The analyst likens it to buying a brand new house. "It's wiped our accounts dry," he says. "There is every intention to decorate, beautify it, put some bells and whistles, but not now. We're not saying 'no we won't do it'. But let's fix our kitchen sink first, can we? But can we fix our oven first? Let's slap on paint first. Then we'll look at the beautiful leather couch and some Monet paintings."
So while Westpac/St George is tinkering with the kitchen sink, who is going to get the contracts for the painting and who is going to sell it the Monet?
Girn says he is currently examining the suppliers needed to enable the bank's strategy. "This includes a review of our current application supplier relationships, especially around application development and maintenance, so that we deepen our relationship with a smaller number of suppliers who are skilled to supplement our own internal capabilities as required, or can meet backfill opportunities as our staff work on the business transformation investments," he says. Westpac is negotiating with IBM, which does its core processing, to work out what will happen when its contract runs out in December next year.

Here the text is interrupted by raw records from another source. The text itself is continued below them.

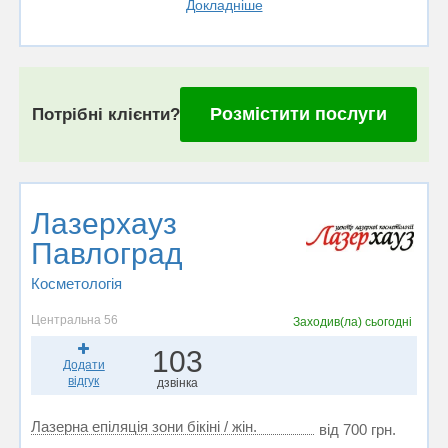
Докладніше
Розмістити послуги
Потрібні клієнти?
Лазерхауз
Павлоград
Косметологія
Центральна 56
Заходив(ла)
сьогодні
103
Додати
відгук
дзвінка
Лазерна епіляція зони бікіні / жін.
від 700 грн.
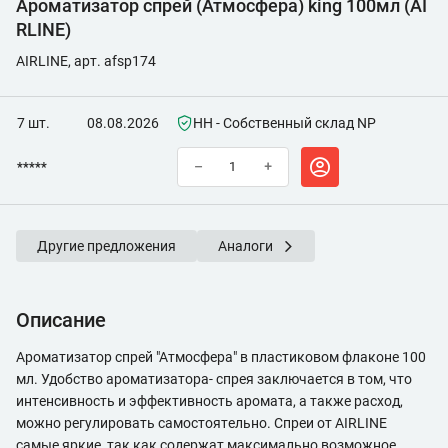
Ароматизатор спрей (Атмосфера) king 100мл (AI
RLINE)
AIRLINE, арт. afsp174
7 шт.
08.08.2026
НН - Собственный склад NP
*****
–
+
Другие предложения
Аналоги
Описание
Ароматизатор спрей "Атмосфера" в пластиковом флаконе 100
мл. Удобство ароматизатора- спрея заключается в том, что
интенсивность и эффективность аромата, а также расход,
можно регулировать самостоятельно. Спреи от AIRLINE
самые яркие, так как содержат максимально возможное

It will be interesting to see how much business IBM receives. "One of the merged entity's major challenges — which is presumably covered in the model — will be integrating the IT managed services provided by IBM Global Services for Australia New Zealand and affiliates with processing done internally by St George," IBRS' Hansell says.
Daruwala thinks the banks should do more outsourcing, not less. He says St George had been "developing large solutions that need armies of people going down to the kernel and changing code for every business functional need", which he thought was "completely out of whack".
The banks shouldn't be doing all that work, he says: "There is no need for you to be a champion in developing and monitoring. That is someone else's forté."
If IBM is successful in the negotiations, its partners will also likely benefit. "IBM is also leveraging its large global partners to ensure we have the very best skills and capabilities on our account," Girn says. In core banking terms, IBM partners with Temenos, Fidelity, Oracle and CSC.
St George is already on CSC's Hogan platform, which would make it an easy choice, especially if Westpac is feeling "gun shy", as Hansell put it, and many people in the industry say that Westpac is serious about doing so, adding that it would be a low risk option which would allow the bank to upgrade sections as needed. Yet the bank refuses to specify which system it intends to use as yet. Girn says there have been no decisions made as yet as to which vendors it would partner with in the execution of its strategy.
Daruwala isn't surprised the bank hasn't chosen a vendor to go with for its core upgrade yet. He believes it is very difficult for vendors to offer the same functionality that banks possess, as the financial institutions were highly customised. "No one player can claim they service the breadth," he says. "That's why the Accenture and SAP core banking deal: we'll wait and judge it when it's going live to see how really effective and how on time, on budget it really was." Oracle isn't a consideration either, he believes. He says he would pick a consortium headed by IBM and an international player such as Fiserv or Infosys.
Whichever platform the bank chooses, it has a long road of integration before it to even reach the stage where it could tinker with its deepest systems. McKinnon and Sarv certainly possess good IT experience from Commonwealth Bank days — but in the end it may be McKinnon's team building skills that save the day.
"It is naïve to think success in large and complex application systems replacement projects, as planned at Westpac, is due solely to the performance of senior IT managers such as CIOs and CTOs," Hansell says. "Whilst the role of senior managers is important, they are only as good as the IT professionals acting as the application systems architects and, to a lesser extent, the project managers they appoint to lead the initiatives."
Indeed, Westpac and St George might find that the IT integration hinges very much on the IT people working on it, all the way down to the bottom. This makes Kelly's announcement to freeze offshoring into a masterstroke if it was planned to get the team on side. Yet more importantly it will likely be the way both St George and Westpac march to the tune of their new executives.
Having been headhunted from other organisations, McKinnon and Girn won't know the team as well as others who have been there longer. They'll have had to learn quickly to build camaraderie. Yet the combination of the St George and Westpac IT teams, which saw some St George employees take good positions, such as former St George CIO Paul Newham becoming Westpac's chief operating officer, has been "embraced", according to Girn. And if what's said about Girn and McKinnon is true — the former's IT genius and the latter's team feel — getting everyone to work together on the IT strategy shouldn't be a problem, especially since Mr Transformation, Brad Cooper, is said to have oodles of charisma to cheer on the mob.
Kelly had better hope so. Because if they don't succeed in motivating the masses, the integration could go awry. In the poker game of bank IT, the standard flush thrown down by Commonwealth Bank last April when it announced its core refresh would become a royal flush, beating Westpac's full house of St George.